In a crawl testing other features, I've reached a
situation where most (and often all) 100 toethreads are
held up in FetchHTTP at any point in time waiting for a
connection from the MultiThreadedConnectionManager. As
a result, progress has become very slow.
A representative stack dump (from a thread suspended in
a debugger):
Thread [ToeThread #1] (Suspended)
Object.wait(long) line: not available [native method]

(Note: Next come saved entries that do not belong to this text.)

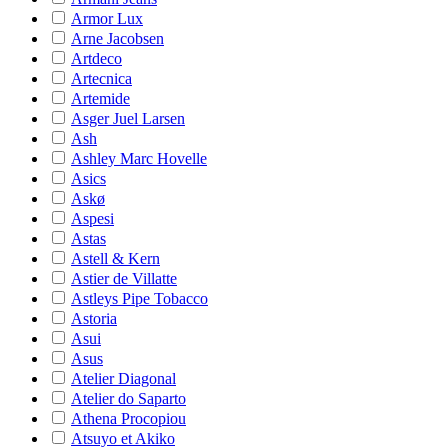
Armor Lux
Arne Jacobsen
Artdeco
Artecnica
Artemide
Asger Juel Larsen
Ash
Ashley Marc Hovelle
Asics
Askø
Aspesi
Astas
Astell & Kern
Astier de Villatte
Astleys Pipe Tobacco
Astoria
Asui
Asus
Atelier Diagonal
Atelier do Saparto
Athena Procopiou
Atsuyo et Akiko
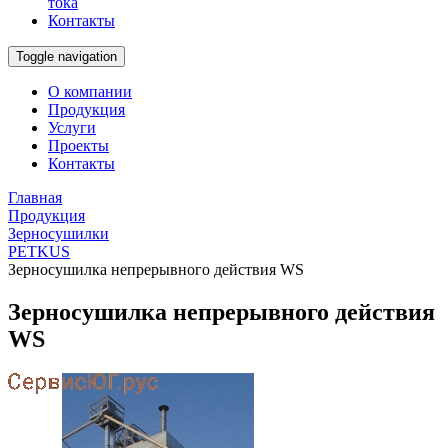
тока
Контакты
Toggle navigation
О компании
Продукция
Услуги
Проекты
Контакты
Главная
Продукция
Зерносушилки
PETKUS
Зерносушилка непрерывного действия WS
Зерносушилка непрерывного действия
WS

MultiThreadedHttpConnectionManager.doGetConnection(HostConfiguration,
long) line: 497
MultiThreadedHttpConnectionManager.getConnectionWithTimeout(HostConfigurat
ion,
long) line: 382
HttpMethodDirector.executeMethod(HttpMethod) line: 161
HttpClient.executeMethod(HostConfiguration,
HttpMethod, HttpState) line: 437
HttpClient.executeMethod(HttpMethod) line: 324
FetchHTTP.innerProcess(CrawlURI) line: 306
FetchHTTP(Processor).process(CrawlURI) line: 102
ToeThread.processCrawlUri() line: 264
ToeThread.run() line: 140
This test run has been through an atypical series of
steps, including several all-thread breakpoint-stops
and resumes, and during-crawl increases and decreases
in the count of ToeThreads. (The decreases did not take
effect as they should; a separate bug will be filed.)
It appears the cause is that the crawl was initially
started with max-toe-threads of 2, so the connection
manager's maxTotalConnections is set to 4 in
FetchHTTP.configureHttp(), and never increases when the
number of ToeThreads is increased.
However, in no case should we let HttpClient's
connection pooling be a bottleneck. We don't yet need
the biggest reason for connection pooling -- reusing an
already-open connection. We have no need for any cap on
the number of connections created, beyond the inherent
limit that any ToeThread will only ask for one at a time.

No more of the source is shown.